The expected output is the full set of entries, printed exactly, without pictures.

_Data_
=== Section Start ===

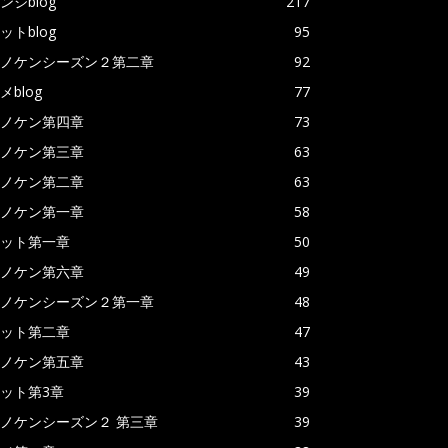
ンジblog
217
ットblog
95
ノケンシーズン２第二章
92
メblog
77
ノケン第四章
73
ノケン第三章
63
ノケン第二章
63
ノケン第一章
58
ット第一章
50
ノケン第六章
49
ノケンシーズン２第一章
48
ット第二章
47
ノケン第五章
43
ット第3章
39
ノケンシーズン２ 第三章
39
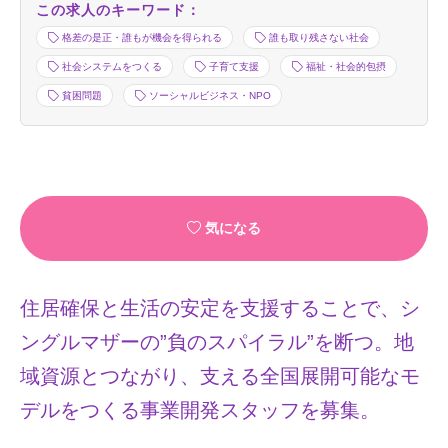
この求人のキーワード：
格差の是正・誰もが機会を得られる
誰も取り残さない社会
社会システムをつくる
子育て支援
福祉・社会的包摂
貧困問題
ソーシャルビジネス・NPO
気になる
住居確保と生活の安定を支援することで、シ
ングルマザーの”負のスパイラル”を断つ。地
域資源とつながり、支える全国展開可能なモ
デルをつくる事業開発スタッフを募集。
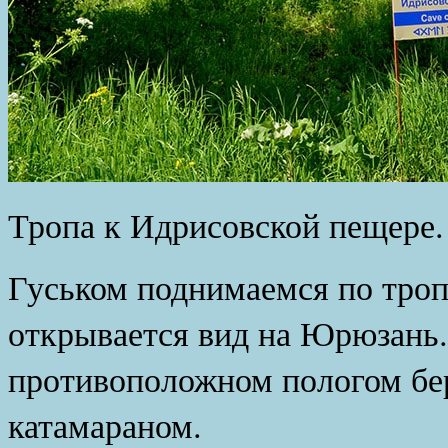
Тропа к Идрисовской пещере.
Гуськом поднимаемся по троп
открывается вид на Юрюзань.
противоположном пологом бер
катамараном.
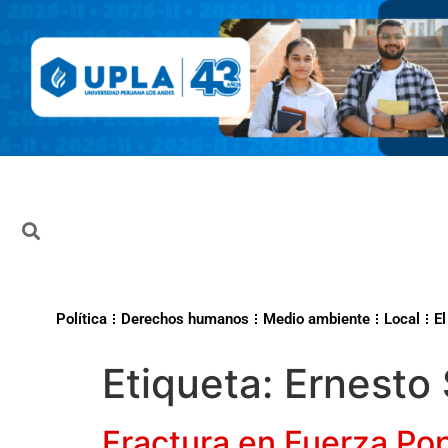
Política
Derechos humanos
Medio ambiente
Local
El
Etiqueta:
Ernesto 
Fractura en Fuerza Pop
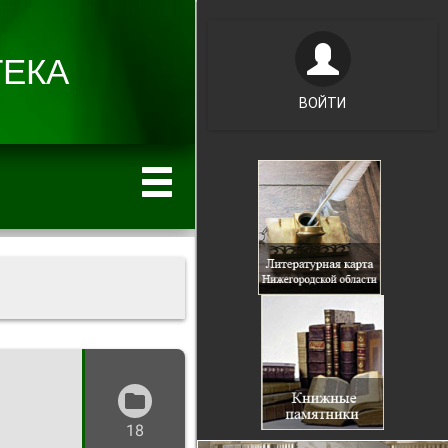
ВОЙТИ
18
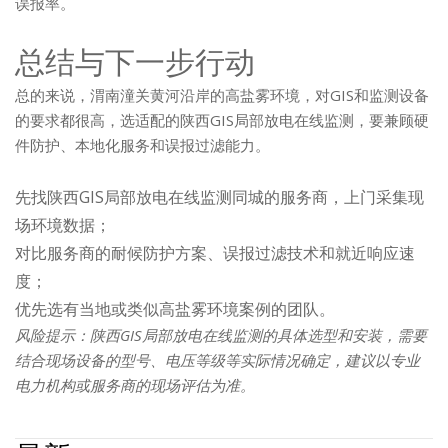
误报率。
总结与下一步行动
总的来说，渭南潼关黄河沿岸的高盐雾环境，对GIS和监测设备
的要求都很高，选适配的陕西GIS局部放电在线监测，要兼顾硬
件防护、本地化服务和误报过滤能力。
先找陕西GIS局部放电在线监测同城的服务商，上门采集现
场环境数据；
对比服务商的耐候防护方案、误报过滤技术和就近响应速
度；
优先选有当地或类似高盐雾环境案例的团队。
风险提示：陕西GIS局部放电在线监测的具体选型和安装，需要
结合现场设备的型号、电压等级等实际情况确定，建议以专业
电力机构或服务商的现场评估为准。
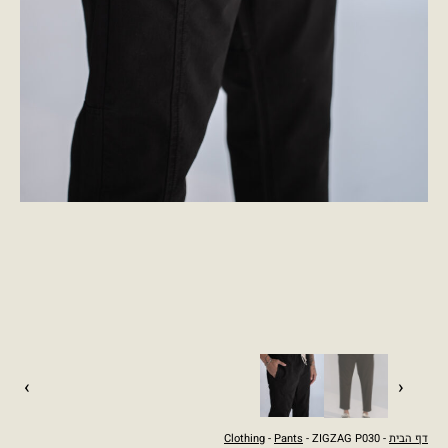
›
‹
דף הבית
-
- ZIGZAG P030
Pants
-
Clothing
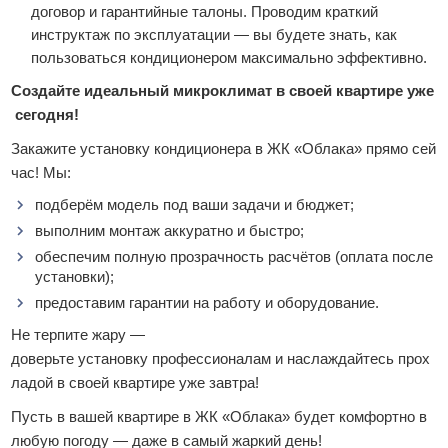
договор и гарантийные талоны. Проводим краткий
инструктаж по эксплуатации — вы будете знать, как
пользоваться кондиционером максимально эффективно.
Создайте идеальный микроклимат в своей квартире уже
сегодня!
Закажите установку кондиционера в ЖК «Облака» прямо сей
час! Мы:
подберём модель под ваши задачи и бюджет;
выполним монтаж аккуратно и быстро;
обеспечим полную прозрачность расчётов (оплата после
установки);
предоставим гарантии на работу и оборудование.
Не терпите жару —
доверьте установку профессионалам и наслаждайтесь прох
ладой в своей квартире уже завтра!
Пусть в вашей квартире в ЖК «Облака» будет комфортно в
любую погоду — даже в самый жаркий день!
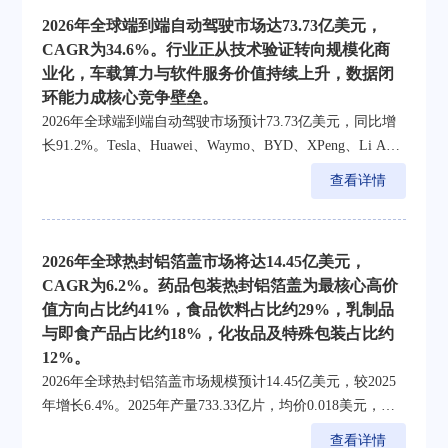
2026年全球端到端自动驾驶市场达73.73亿美元，
CAGR为34.6%。行业正从技术验证转向规模化商
业化，车载算力与软件服务价值持续上升，数据闭
环能力成核心竞争壁垒。
2026年全球端到端自动驾驶市场预计73.73亿美元，同比增
长91.2%。Tesla、Huawei、Waymo、BYD、XPeng、Li Auto
等为全球代表性企业，乘用车为最大收入来源，商用车增
查看详情
速更高。
2026年全球热封铝箔盖市场将达14.45亿美元，
CAGR为6.2%。药品包装热封铝箔盖为最核心高价
值方向占比约41%，食品饮料占比约29%，乳制品
与即食产品占比约18%，化妆品及特殊包装占比约
12%。
2026年全球热封铝箔盖市场规模预计14.45亿美元，较2025
年增长6.4%。2025年产量733.33亿片，均价0.018美元，亚
太为最大区域市场占比约41%，欧洲占27%，北美占24%。
查看详情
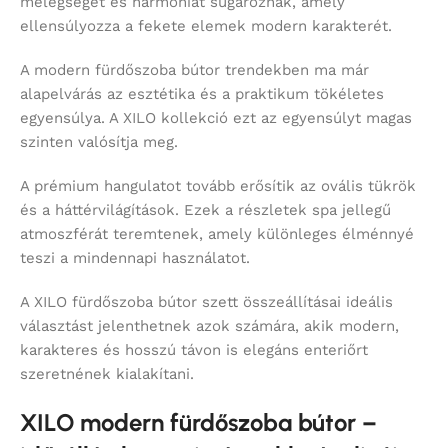
melegséget és harmóniát sugároznak, amely
ellensúlyozza a fekete elemek modern karakterét.
A modern fürdőszoba bútor trendekben ma már
alapelvárás az esztétika és a praktikum tökéletes
egyensúlya. A XILO kollekció ezt az egyensúlyt magas
szinten valósítja meg.
A prémium hangulatot tovább erősítik az ovális tükrök
és a háttérvilágítások. Ezek a részletek spa jellegű
atmoszférát teremtenek, amely különleges élménnyé
teszi a mindennapi használatot.
A XILO fürdőszoba bútor szett összeállításai ideális
választást jelenthetnek azok számára, akik modern,
karakteres és hosszú távon is elegáns enteriőrt
szeretnének kialakítani.
XILO modern fürdőszoba bútor –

=== Section End ===

_Solution to this problem_
ンジblog
217
ットblog
95
ノケンシーズン２第二章
92
メblog
77
ノケン第四章
73
ノケン第三章
63
ノケン第二章
63
ノケン第一章
58
ット第一章
50
ノケン第六章
49
ノケンシーズン２第一章
48
ット第二章
47
ノケン第五章
43
ット第3章
39
ノケンシーズン２ 第三章
39
この求人のキーワード：
格差の是正・誰もが機会を得られる
誰も取り残さない社会
社会システムをつくる
子育て支援
福祉・社会的包摂
貧困問題
ソーシャルビジネス・NPO
気になる
住居確保と生活の安定を支援することで、シ
ングルマザーの”負のスパイラル”を断つ。地
域資源とつながり、支える全国展開可能なモ
デルをつくる事業開発スタッフを募集。
Тропа к Идрисовской пещере.
Гуськом поднимаемся по троп
открывается вид на Юрюзань.
противоположном пологом бер
катамараном.
Política
Derechos humanos
Medio ambiente
Local
El
Etiqueta:
Ernesto 
Fractura en Fuerza Pop
ВОЙТИ
18
误报率。
总结与下一步行动
总的来说，渭南潼关黄河沿岸的高盐雾环境，对GIS和监测设备
的要求都很高，选适配的陕西GIS局部放电在线监测，要兼顾硬
件防护、本地化服务和误报过滤能力。
先找陕西GIS局部放电在线监测同城的服务商，上门采集现
场环境数据；
对比服务商的耐候防护方案、误报过滤技术和就近响应速
度；
优先选有当地或类似高盐雾环境案例的团队。
风险提示：陕西GIS局部放电在线监测的具体选型和安装，需要
结合现场设备的型号、电压等级等实际情况确定，建议以专业
电力机构或服务商的现场评估为准。
›
‹
דף הבית
-
- ZIGZAG P030
Pants
-
Clothing
договор и гарантийные талоны. Проводим краткий
инструктаж по эксплуатации — вы будете знать, как
пользоваться кондиционером максимально эффективно.
Создайте идеальный микроклимат в своей квартире уже
сегодня!
Закажите установку кондиционера в ЖК «Облака» прямо сей
час! Мы:
подберём модель под ваши задачи и бюджет;
выполним монтаж аккуратно и быстро;
обеспечим полную прозрачность расчётов (оплата после
установки);
предоставим гарантии на работу и оборудование.
Не терпите жару —
доверьте установку профессионалам и наслаждайтесь прох
ладой в своей квартире уже завтра!
Пусть в вашей квартире в ЖК «Облака» будет комфортно в
любую погоду — даже в самый жаркий день!
2026年全球端到端自动驾驶市场达73.73亿美元，
CAGR为34.6%。行业正从技术验证转向规模化商
业化，车载算力与软件服务价值持续上升，数据闭
环能力成核心竞争壁垒。
2026年全球端到端自动驾驶市场预计73.73亿美元，同比增
长91.2%。Tesla、Huawei、Waymo、BYD、XPeng、Li Auto
等为全球代表性企业，乘用车为最大收入来源，商用车增
查看详情
速更高。
2026年全球热封铝箔盖市场将达14.45亿美元，
CAGR为6.2%。药品包装热封铝箔盖为最核心高价
值方向占比约41%，食品饮料占比约29%，乳制品
与即食产品占比约18%，化妆品及特殊包装占比约
12%。
2026年全球热封铝箔盖市场规模预计14.45亿美元，较2025
年增长6.4%。2025年产量733.33亿片，均价0.018美元，亚
太为最大区域市场占比约41%，欧洲占27%，北美占24%。
查看详情
melegséget és harmóniát sugároznak, amely
ellensúlyozza a fekete elemek modern karakterét.
A modern fürdőszoba bútor trendekben ma már
alapelvárás az esztétika és a praktikum tökéletes
egyensúlya. A XILO kollekció ezt az egyensúlyt magas
szinten valósítja meg.
A prémium hangulatot tovább erősítik az ovális tükrök
és a háttérvilágítások. Ezek a részletek spa jellegű
atmoszférát teremtenek, amely különleges élménnyé
teszi a mindennapi használatot.
A XILO fürdőszoba bútor szett összeállításai ideális
választást jelenthetnek azok számára, akik modern,
karakteres és hosszú távon is elegáns enteriőrt
szeretnének kialakítani.
XILO modern fürdőszoba bútor –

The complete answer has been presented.